The Biden administration, in a court filing late yesterday, said although it has not made a final decision, an initial review found the NPR-A leasing change is 'inconsistent' with an executive order Biden signed on 20 January that aims to protect the environment and reduce greenhouse gas emissions. The US Bureau of Land Management (BLM) will halt leasing in the 7mn contested acres until the administration decides whether to release a new leasing plan.

'Until the evaluation is complete and considered by [Interior] Department officials for potential issuance of a new [leasing plan], the BLM will not offer tracts in an oil and gas lease sale in the NPR-A in areas newly opened to leasing,' the court filing said.

The new review adds further uncertainty to oil industry plans for expanded drilling in NPR-A, which covers 23mn acres and lies to the west of Prudhoe Bay.
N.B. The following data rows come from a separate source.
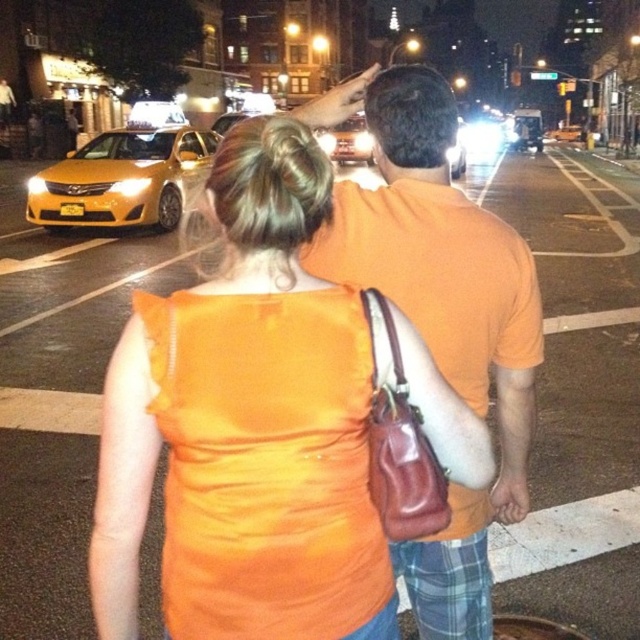 Does yellow matte taxi at left appear under shiny silver car at center?

Correct, yellow matte taxi at left is located below shiny silver car at center.

Is yellow matte taxi at left taller than shiny silver car at center?

In fact, yellow matte taxi at left may be shorter than shiny silver car at center.

Is point (56, 198) positioned after point (364, 161)?

No, (56, 198) is in front of (364, 161).

Find the location of a particular element. Image resolution: width=640 pixels, height=640 pixels. yellow matte taxi at left is located at coordinates (122, 179).

Between orange matte shirt at center and shiny silver car at center, which one has less height?

orange matte shirt at center

Is orange matte shirt at center to the left of shiny silver car at center from the viewer's perspective?

Yes, orange matte shirt at center is to the left of shiny silver car at center.

Is point (333, 202) positioned behind point (358, 138)?

No, it is in front of (358, 138).

You are a GUI agent. You are given a task and a screenshot of the screen. Output one action in this format:
    pyautogui.click(x=<x>, y=<y>)
    Task: Click on the orange matte shirt at center
    
    Given the screenshot: What is the action you would take?
    coord(438,314)

Measure the distance from orange satin dress at center to orange matte shirt at center.

31.58 inches

Which is above, orange satin dress at center or orange matte shirt at center?

orange satin dress at center is higher up.

Who is more forward, (228, 492) or (337, 88)?

Point (228, 492) is more forward.

Where is `orange satin dress at center`? The width and height of the screenshot is (640, 640). orange satin dress at center is located at coordinates (276, 404).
The US Congress authorized oil and gas leasing in the reserve in 1976, but it took until 2015 for commercial oil production to begin at a drilling site operated by US independent ConocoPhillips.

ConocoPhillips planned to start last winter on a new project in NPR-A, a 160,000 b/d project named the Willow project. But a judge threw out federal approval of the project because of flaws reviewing effects on climate change and polar bears. The ruling will leave it up to the Biden administration to decide whether the $2bn-$3bn project should move forward as proposed.

Other oil companies are also taking an interest in the Alaska reserve. Australian exploration company 88 Energy last month estimated there were 1.6bn bl of crude in a lease it holds in southeast portion of NPR-A, based on a well it drilled in April named Merlin-1. The company had considered tying in a potential project to the Willow oil project. After the court ruling, the company told investors its projects in NPR-A were distinct from Willow, in part because they were farther away from sensitive areas.